@Mopar, the area that's milled out is the same dimension as the CPU die, I guess to take account for thermal paste to take up the rest, it makes it easier for automation during assembly.Well, at the risk of repeating myself, it seems to me to be a failure of execution and not design.
Also, looking at the way the 2020 heatsinks have been step-milled, I wonder if the original heatsinks delivered to Apple were not milled that way, and were in fact meant to sit closer to the CPU/GPU cluster with minimal thermal paste – which is effectively what you guys are doing by shimming (replacing copper that was taken out during the milling process). Maybe Apple made the decision late in the day to step-mill the heatsinks for extra clearance because when they tested them on the production line they discovered there wasn't enough tolerance. Prototypes are usually built to finer tolerances than production models.
I'm only guessing, and maybe I'm wrong, but isn't the step in the heatsinks roughly the same thickness as the shims you guys are using?
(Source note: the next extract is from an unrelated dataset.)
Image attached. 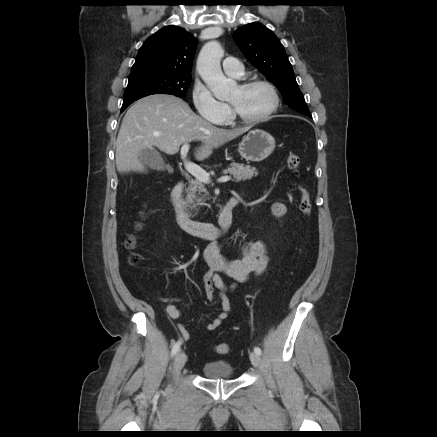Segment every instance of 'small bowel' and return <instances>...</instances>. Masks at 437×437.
<instances>
[{"label": "small bowel", "mask_w": 437, "mask_h": 437, "mask_svg": "<svg viewBox=\"0 0 437 437\" xmlns=\"http://www.w3.org/2000/svg\"><path fill=\"white\" fill-rule=\"evenodd\" d=\"M272 211L276 217L281 218L286 212V207L281 202H275ZM206 261L209 266V270L204 276L206 298L212 302L216 288L221 302V311L206 325V330L213 331L221 326L231 311L227 293L233 288V285L228 286L220 273L229 276L235 282H245L251 275H260L268 263L267 248L262 241H248L243 245L240 259L228 260L220 254L216 245H211L206 252ZM166 312L172 319H179L182 316L181 311L174 304V299H168ZM179 332L184 340L189 339L190 333L181 324Z\"/></svg>", "instance_id": "1"}]
</instances>
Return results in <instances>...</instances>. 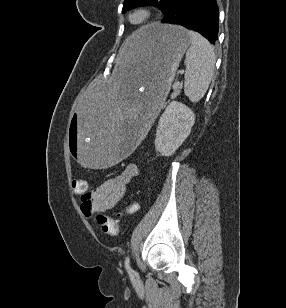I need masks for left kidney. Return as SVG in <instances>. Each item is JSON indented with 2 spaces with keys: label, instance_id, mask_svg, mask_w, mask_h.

Something to think about.
For some/many I'm sure the machine may operate within expected tolerances, some have no issues with heat, good for them, I guess tolerances are in their favour. For those who have a machine which doesn't perform well feel a little miffed at spending £1000 + on a device that run out of steam doing some real basic tasks such as video conferencing with fans spinning at 8000rpm for short Teams/Zoom call or watching online videos, that's not too much too ask. We're not asking for pro power, nor are we pro users or suggesting the device is used for such.
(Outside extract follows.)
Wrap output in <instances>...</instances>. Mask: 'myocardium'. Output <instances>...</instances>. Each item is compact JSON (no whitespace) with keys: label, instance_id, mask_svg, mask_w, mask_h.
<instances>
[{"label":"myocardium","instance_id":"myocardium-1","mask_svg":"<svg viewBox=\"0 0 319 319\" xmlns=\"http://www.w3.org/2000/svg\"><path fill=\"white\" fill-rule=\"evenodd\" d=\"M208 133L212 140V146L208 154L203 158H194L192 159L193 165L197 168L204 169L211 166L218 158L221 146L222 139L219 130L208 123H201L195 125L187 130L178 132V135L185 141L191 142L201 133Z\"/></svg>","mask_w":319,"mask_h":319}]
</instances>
If you look at the very early threads you'll see @srkirt who used an ocean of thermal paste on his 2019 to fill the void in early tests on the 1st gen Retina model before moving to shim it out. Apple has a track record of poor thermal transfer which is widely documented over numerous devices and thermal paste replacement often help.
There are some good machines so I agree the design does work, however there are plenty which don't operate in the same manner, if there is no consistency in manufacture then I see this as a design or QA issue and not execution in the manufacturing process.